Attribute Checks

Sometimes, a player may need to perform a specific task, solve a puzzle, have knowledge about a certain topic, or need to prove they’re “good enough” in some other way. Every player has 6 different attributes: Physical, Mental, Spiritual, Emotional, Social, and Financial. They’re broad, general areas of talent, skill, knowledge, and ability.

Super Powers Unlimited is designed to allow you to tell an infinite variety of stories, in an unlimited number of settings, using all sorts of characters. Your imagination is the only limit. But for simplicity and efficiency, to cover the wide variety of possibilities a player may encounter in your game, Attributes function broadly within their individual domains.

For example, rather than dividing up a character’s “knowledge” into several different potential sub-topics, they have the “Mental” attribute which shows how knowledgeable they are about things in general. The more educated a person is, the more they tend to know about a wide variety of things. A more educated mind tends to also be mentally stronger, have better memory recall, and be more resistant to mind control. A stronger mind tends to have sharper wits and perception. Better focus. And so on. All these things are covered by the one “Mental” attribute.

And likewise, if a person is physically strong, it’s common they may also have a naturally strong immune system, more attractive physical appearance, and better overall stamina and endurance. They probably also have a better sense of balance, faster reflexes, and an easier time climbing over things. Instead of listing all those potential skills separately, they’re all covered under the “Physical” attribute.

As Game Master, consider Attributes as both an art and a science. Use your best judgment to determine which Attribute (or Attributes) are relevant and applicable to whatever’s happening in your story right now. You decide which Attributes to test, to determine if the player succeeds in your challenge or not.

When tested, a player will roll a single d20 and add their total Attribute as a bonus. However, depending on the circumstances, you can eliminate the d20 roll or ignore the Attribute bonus. But most of the time, players will expect to be able to add their Attribute total to a d20 roll, combining both skill and luck, to see if they succeed.

First, decide how difficult the challenge is. If it’s something simple and easy, pick a low number. If it’s hard or nearly impossible, go high. You can pick any number as your difficulty. The player will need their d20 roll plus their Attribute total to meet or exceed your difficulty number. If they do, their action is successful. If they don’t, they failed.

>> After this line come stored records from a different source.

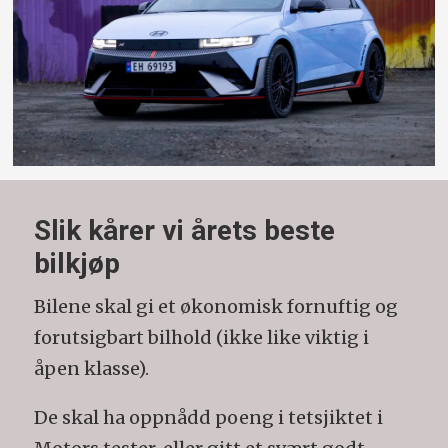
Slik kårer vi årets beste
bilkjøp
Bilene skal gi et økonomisk fornuftig og
forutsigbart bilhold (ikke like viktig i
åpen klasse).
De skal ha oppnådd poeng i tetsjiktet i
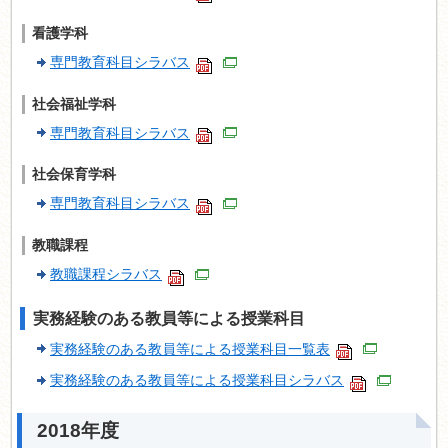
看護学科
専門教育科目シラバス
社会福祉学科
専門教育科目シラバス
社会保育学科
専門教育科目シラバス
教職課程
教職課程シラバス
実務経験のある教員等による授業科目
実務経験のある教員等による授業科目一覧表
実務経験のある教員等による授業科目シラバス
2018年度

What number should you pick? If needed, you can always find out a player’s current Attribute total first, and use that to estimate where to set your difficulty number. Alternatively, as a reference general guideline only, you may also use these difficulty values:

  • 5 = Grade school level. Something so easy, a child could do it.
  • 10 = Middle school level. Still fairly easy. Nearly everybody can do it.
  • 20 = High school level. Moderate difficulty. Some skill required.
  • 40 = Undergraduate level. High difficulty. Substantial skill required.
  • 80 = Graduate level. Extremely difficult. Extensive skill required.
  • 160 = Ivy league graduate level. Possible only for the elite.
  • 320 = Master level. Only possible for the absolute best of the best.
  • 640+ = Legendary level. Impossible for all but gods and legends.